The MRPracticals package contains a sample data frame, and two vignette files with code and instructions:
Running the command vignette(“MRBase”) will display a document giving a detailed description of the MR Base practical.
Running the command vignette(“RadialMR”) will display a document giving a detailed description of the RadialMR practical.
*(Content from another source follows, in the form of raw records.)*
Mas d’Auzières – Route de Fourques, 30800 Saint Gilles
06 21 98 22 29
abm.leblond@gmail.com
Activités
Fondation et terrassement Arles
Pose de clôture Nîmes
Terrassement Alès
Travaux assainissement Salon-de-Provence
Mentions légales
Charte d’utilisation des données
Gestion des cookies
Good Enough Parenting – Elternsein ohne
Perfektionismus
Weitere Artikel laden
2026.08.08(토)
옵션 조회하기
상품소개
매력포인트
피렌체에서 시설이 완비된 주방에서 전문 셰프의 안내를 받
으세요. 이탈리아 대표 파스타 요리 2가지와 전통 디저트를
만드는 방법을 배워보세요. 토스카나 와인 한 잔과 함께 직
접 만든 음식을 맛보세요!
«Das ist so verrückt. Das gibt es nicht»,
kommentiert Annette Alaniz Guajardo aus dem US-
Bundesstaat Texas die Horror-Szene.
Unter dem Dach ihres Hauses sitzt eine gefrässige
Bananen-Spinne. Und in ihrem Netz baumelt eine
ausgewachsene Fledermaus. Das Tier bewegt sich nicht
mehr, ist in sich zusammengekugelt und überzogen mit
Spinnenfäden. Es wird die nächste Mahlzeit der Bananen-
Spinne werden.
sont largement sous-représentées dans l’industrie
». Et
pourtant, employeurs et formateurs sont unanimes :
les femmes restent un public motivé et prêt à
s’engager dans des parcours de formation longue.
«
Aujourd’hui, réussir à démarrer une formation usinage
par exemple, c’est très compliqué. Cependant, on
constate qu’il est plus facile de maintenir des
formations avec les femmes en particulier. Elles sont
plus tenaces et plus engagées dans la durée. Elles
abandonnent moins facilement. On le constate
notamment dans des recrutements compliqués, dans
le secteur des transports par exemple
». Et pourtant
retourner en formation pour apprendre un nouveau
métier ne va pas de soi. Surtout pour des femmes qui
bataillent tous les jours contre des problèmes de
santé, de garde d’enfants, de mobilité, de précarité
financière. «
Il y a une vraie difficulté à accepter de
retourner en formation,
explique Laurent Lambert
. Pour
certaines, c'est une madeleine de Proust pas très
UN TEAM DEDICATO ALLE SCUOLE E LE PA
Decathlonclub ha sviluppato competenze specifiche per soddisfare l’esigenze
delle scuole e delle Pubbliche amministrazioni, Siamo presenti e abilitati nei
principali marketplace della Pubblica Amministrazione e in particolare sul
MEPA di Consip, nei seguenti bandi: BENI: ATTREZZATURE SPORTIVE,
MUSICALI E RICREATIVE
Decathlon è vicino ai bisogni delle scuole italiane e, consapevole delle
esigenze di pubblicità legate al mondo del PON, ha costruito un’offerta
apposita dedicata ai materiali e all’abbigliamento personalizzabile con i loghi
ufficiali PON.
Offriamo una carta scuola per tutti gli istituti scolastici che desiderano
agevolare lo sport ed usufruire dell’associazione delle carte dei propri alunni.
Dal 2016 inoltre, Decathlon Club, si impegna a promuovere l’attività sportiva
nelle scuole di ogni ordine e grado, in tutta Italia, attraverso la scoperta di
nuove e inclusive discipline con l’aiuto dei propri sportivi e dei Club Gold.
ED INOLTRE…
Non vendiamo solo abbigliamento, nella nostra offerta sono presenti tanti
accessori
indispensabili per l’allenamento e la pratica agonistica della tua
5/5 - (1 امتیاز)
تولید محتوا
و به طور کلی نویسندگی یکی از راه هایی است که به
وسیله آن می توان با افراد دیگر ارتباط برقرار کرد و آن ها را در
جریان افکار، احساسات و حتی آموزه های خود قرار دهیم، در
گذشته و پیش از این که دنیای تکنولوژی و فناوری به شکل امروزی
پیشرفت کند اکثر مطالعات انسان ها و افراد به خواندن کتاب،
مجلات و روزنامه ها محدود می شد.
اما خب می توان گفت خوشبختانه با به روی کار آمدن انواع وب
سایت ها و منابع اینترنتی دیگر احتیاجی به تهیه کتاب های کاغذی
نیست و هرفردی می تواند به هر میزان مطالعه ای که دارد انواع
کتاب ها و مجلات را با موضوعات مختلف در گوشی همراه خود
Running the command vignette(“MVMR Tutorial”) will display a document giving a detailed description of the MVMR practical.
if(F){
install.packages(c("devtools", "knitr", "rmarkdown"))
library(devtools)
install_github(c("MRCIEU/TwoSampleMR","MRCIEU/MRInstruments"))
library(devtools)
install_github("WSpiller/MRPracticals",build_opts = c("--no-resave-data", "--no-manual"),build_vignettes = TRUE)
}
library(TwoSampleMR)
## TwoSampleMR version 0.5.6
## [>] New: Option to use non-European LD reference panels for clumping etc
## [>] Some studies temporarily quarantined to verify effect allele
## [>] See news(package='TwoSampleMR') and https://gwas.mrcieu.ac.uk for further details
A data frame of the instruments for an exposure is required. Each line has the information for one variant for one exposure. The minimum information required for MR analysis is the following: SNP - rs ID beta - The effect size. If the trait is binary then log(OR) should be used se - The standard error of the effect size effect_allele - The allele of the SNP which has the effect marked in beta
Other information that is useful for MR can also be provided:
other_allele - The non-effect allele eaf - The effect allele frequency Phenotype - The name of the phenotype for which the SNP has an effect You can also provide the following extra information:
chr - Physical position of variant (chromosome) position - Physical position of variant (position) samplesize - Sample size for estimating the effect size ncase - Number of cases ncontrol - Number of controls pval - The P-value for the SNP’s association with the exposure units - The units in which the effects are presented gene - The gene or other annotation for the the SNP
An example of a text file with the default column names is provided as part of the package, the first few rows look like this:
Phenotype SNP beta se effect_allele other_allele eaf pval units gene samplesize BMI rs10767664 0.19 0.0306122448979592 A T 0.78 5e-26 kg/m2 BDNF 225238 BMI rs13078807 0.1 0.0204081632653061 G A 0.2 4e-11 kg/m2 CADM2 221431 BMI rs1514175 0.07 0.0204081632653061 A G 0.43 8e-14 kg/m2 TNNI3K 207641 BMI rs1558902 0.39 0.0204081632653061 A T 0.42 5e-120 kg/m2 FTO 222476 BMI rs10968576 0.11 0.0204081632653061 G A 0.31 3e-13 kg/m2 LRRN6C 247166 BMI rs2241423 0.13 0.0204081632653061 G A 0.78 1e-18 kg/m2 LBXCOR1 227886
bmi_file <- system.file("extdata", "bmi.txt", package="TwoSampleMR")
head(bmi_file)
## [1] "C:/Users/13619/Documents/R/win-library/4.0/TwoSampleMR/extdata/bmi.txt"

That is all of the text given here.